Data Analytics

The bridge between twenty-five years of operational wells engineering and quantitative methods that survive contact with a rig floor.

My positioning

I am not a data scientist learning wells. I am a wells authority learning data — and the distinction matters.

The most valuable analytical work in upstream is done by people who understand simultaneously what a model is mathematically doing and what the operational reality the model is supposed to inform looks like at 03:00 on a rig deck. That is a small intersection. It is the intersection I am positioning myself in.

The Imperial College Data Analytics certificate (May 2026) is the public proof point. The work below is what I have built inside it.

Featured case study — Imperial Capstone

Workover Fleet Optimisation under NPT Uncertainty →

End-to-end analytics on a six-year workover performance dataset from a major mature giant field. Pipeline includes exploratory analysis, feature engineering, supervised classification of workover outcomes (Random Forest, XGBoost, LightGBM with hyperparameter tuning and learning-curve diagnostics), unsupervised K-Means clustering with PCA, and a mixed-integer linear programming model (PuLP) that recommends a dedicated heavy-duty workover rig for complex interventions across five non-productive-time scenarios.

Includes a live, interactive component you can explore inline.

In progress — ESP Failure Predictive Analysis

ESP (Electric Submersible Pump) workovers represent approximately 73% of all workovers on the field I am currently working with. The average ESP working life sits around two years. A reliable failure-prediction model would enable proactive scheduling — pulling and replacing pumps on a planned-intervention basis rather than emergency response.

Approach: time-to-event modelling using Cox proportional hazards and random survival forests (lifelines and scikit-survival), with a binary-classification fallback at 3-, 6- and 12-month windows reusing the existing Random Forest / XGBoost framework.

Conditioning features: reservoir formation (Mishrif, Main Pay, Nahr Umr, Dammam, Upper Shale, 4th Pay), last workover date, ESP run-life history (cumulative + average), well age from spud, previous workover count, well function (producer/injector), production rate, geographic position, seasonality.
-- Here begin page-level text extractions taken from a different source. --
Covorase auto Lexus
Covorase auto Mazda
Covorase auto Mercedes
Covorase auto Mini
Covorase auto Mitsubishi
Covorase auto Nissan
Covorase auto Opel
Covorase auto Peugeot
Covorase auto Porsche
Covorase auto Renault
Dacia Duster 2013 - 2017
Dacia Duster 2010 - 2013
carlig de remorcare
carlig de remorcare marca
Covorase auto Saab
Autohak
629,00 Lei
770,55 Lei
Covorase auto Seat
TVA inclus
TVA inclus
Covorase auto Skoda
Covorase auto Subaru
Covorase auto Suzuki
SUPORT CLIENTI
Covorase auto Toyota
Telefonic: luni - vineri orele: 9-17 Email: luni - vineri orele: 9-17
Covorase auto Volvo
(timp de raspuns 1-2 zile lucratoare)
Censoring is handled explicitly — pumps still running at the end of the dataset window contribute to the likelihood as right-censored observations.

The model and supporting case-study page will be published here on completion. Target: late May 2026.

My toolchain

Python as the primary language (pandas, NumPy, scikit-learn, XGBoost, LightGBM, PuLP, lifelines, scikit-survival)
Visualisation: matplotlib, seaborn, Plotly
Editor: Visual Studio Code with Jupyter notebook integration
Data storage: SQLite via SQLAlchemy / pandas where it earns its place; otherwise flat files, by deliberate choice
Mixed-integer optimisation: PuLP with the CBC solver
Survival analysis: lifelines (Kaplan–Meier, Cox proportional hazards), scikit-survival (random survival forests)

Methodology IP statement

The methodologies, model architectures, feature-engineering choices, and analytical frameworks documented on this site are my own intellectual property and are publishable. Where these methods have been developed against confidential employer datasets, only headline outcomes already part of my publicly disclosed professional record are shared here. The underlying datasets are not.